American lawyer and military officer

Henry Clay Lester (November 1830 — April 5, 1902) was an American lawyer, linguist, civil engineer, and American Civil War veteran. During the Civil War Lester served in the 1st Minnesota Infantry Regiment before being promoted to the rank of Colonel and commanding the 3rd Minnesota Infantry Regiment. Lester is infamously known in Minnesota history for his surrender to Nathan Bedford Forrest at the First Battle of Murfreesboro on July 13, 1862 which caused widespread dissent amongst the regiment.

== Early life ==
Henry Clay Lester was born in November 1830 in Fredonia, New York. Starting in 1846 Lester studied at Hamilton College where he studied law and was the president of the Phi Beta Kappa society, and was a member of the Psi Upsilon fraternity, he graduated from Hamilton College in 1850. Shortly after graduating Lester moved to Winona, Minnesota in Minnesota Territory in 1857 where he worked as a lawyer. While in Winona Lester served as the court clerk of the District Court of Minnesota for Minnesota's 3rd Judicial District.

== American Civil War ==
At the outbreak of the American Civil War Lester volunteered for service in the Union Army on April 30, 1861 and was mustered into Company K, nicknamed the "Winona Volunteers" of the 1st Minnesota Infantry Regiment. Lester was elected as the Captain of Company K and would serve with the 1st Minnesota during the regiment's first several engagements, notably the First Battle of Bull Run on July 21, 1861 and the Battle of Ball's Bluff on October 21, 1861. On November 15, 1861 Lester was promoted to the rank of Colonel and appointed to command of the newly mustered 3rd Minnesota Infantry Regiment. While serving in the 1st Minnesota William Lochren, Lester's First Lieutenant, described Lester as "efficient and very highly regarded".

According to the Minnesota Historical Society Lester was given a presentation sword made by Tiffany & Co. from the soldiers of the regiment on April 14, 1862 "in token of their high regard and confidence". From May 8 to July 11, 1862 Lester commanded the Twenty-Third brigade which had been sent to Pikeville, Tennessee in the Sequatchie Valley before being relieved by Colonel William Ward Duffield of the 9th Michigan Infantry Regiment.

=== Surrender at Murfreesboro ===

Only July 13, 1862 Nathan Bedford Forrest attacked and captured much of the Union garrison at Murfreesboro, Tennessee under the command of Thomas Turpin Crittenden who were garrisoned at Murfreesboro in order to guard and patrol the Nashville and Chattanooga Railroad. Elements of Crittenden's command who were captured included the 9th Michigan Infantry Regiment, the 7th Pennsylvania Cavalry Regiment, the 4th Kentucky Cavalry Regiment, the 3rd Minnesota Infantry Regiment along with Captain John M. Hewitt's Battery "B" Kentucky Light Artillery however were the only Union units which remained uncaptured. Forrest attempted to attack the 3rd Minnesota's camp which was guarded by teamsters, cooks, and sick or wounded men under the command of Corporal Charles H. Green. Corporal Green the defenders held their own against three separate charges before Green was finally wounded and his command surrendered. Green would later die of his wounds later that day. Green's display of stubbornness and resilience against Forrest's troops displays how the rest of the men of the 3rd Minnesota likely would have fought during the altercation, however, this was not so.
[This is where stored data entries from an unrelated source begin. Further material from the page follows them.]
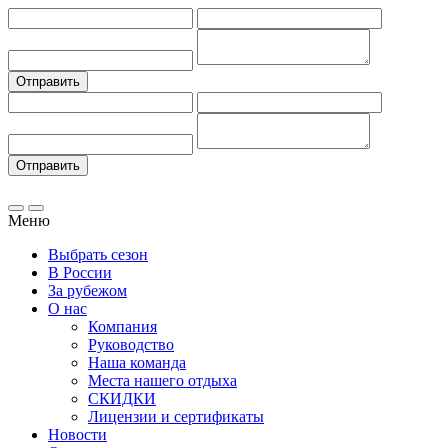
Меню
Выбрать сезон
В России
За рубежом
О нас
Компания
Руководство
Наша команда
Места нашего отдыха
СКИДКИ
Лицензии и сертификаты
Новости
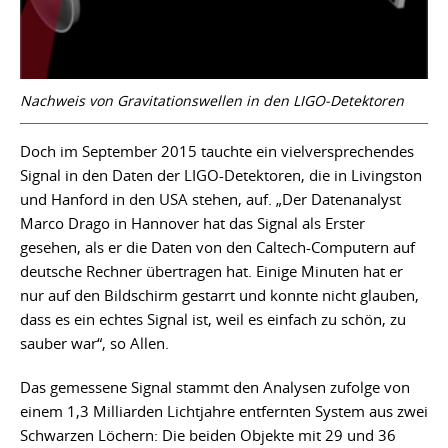
Nachweis von Gravitationswellen in den LIGO-Detektoren
Doch im September 2015 tauchte ein vielversprechendes
Signal in den Daten der LIGO-Detektoren, die in Livingston
und Hanford in den USA stehen, auf. „Der Datenanalyst
Marco Drago in Hannover hat das Signal als Erster
gesehen, als er die Daten von den Caltech-Computern auf
deutsche Rechner übertragen hat. Einige Minuten hat er
nur auf den Bildschirm gestarrt und konnte nicht glauben,
dass es ein echtes Signal ist, weil es einfach zu schön, zu
sauber war“, so Allen.
Das gemessene Signal stammt den Analysen zufolge von
einem 1,3 Milliarden Lichtjahre entfernten System aus zwei
Schwarzen Löchern: Die beiden Objekte mit 29 und 36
Forrest eventually sent an envoy, the Adjutant to the 9th Michigan Lieutenant Henry M. Duffield, who stated that Forrest's command outnumbered Lester and the 3rd Minnesota and that Forrest would only accept an unconditional surrender of Lester and his troops, however, this was a form of ruse de guerre or deception to get Lester to capitulate. Lester was convinced his force was surrounded, however, Lester's fellow officers and enlisted men were not convinced of Forrest's bluff. Lester spoke with Duffield before calling a meeting between his officers in order to put it to a vote. The majority of officers chose not to surrender instead voting to fight, however, Lester was not convinced. Lester held a second vote after some officers left when the majority who stayed voted to surrender. Among those who voted to fight were Chauncey Wright Griggs and Christopher Columbus Andrews who would both go on to become Colonels of the regiment. Around 4:00pm Lester surrendered the regiment along with, much to the dismay and disapproval of many of the NCO's and enlisted men of the 3rd Minnesota.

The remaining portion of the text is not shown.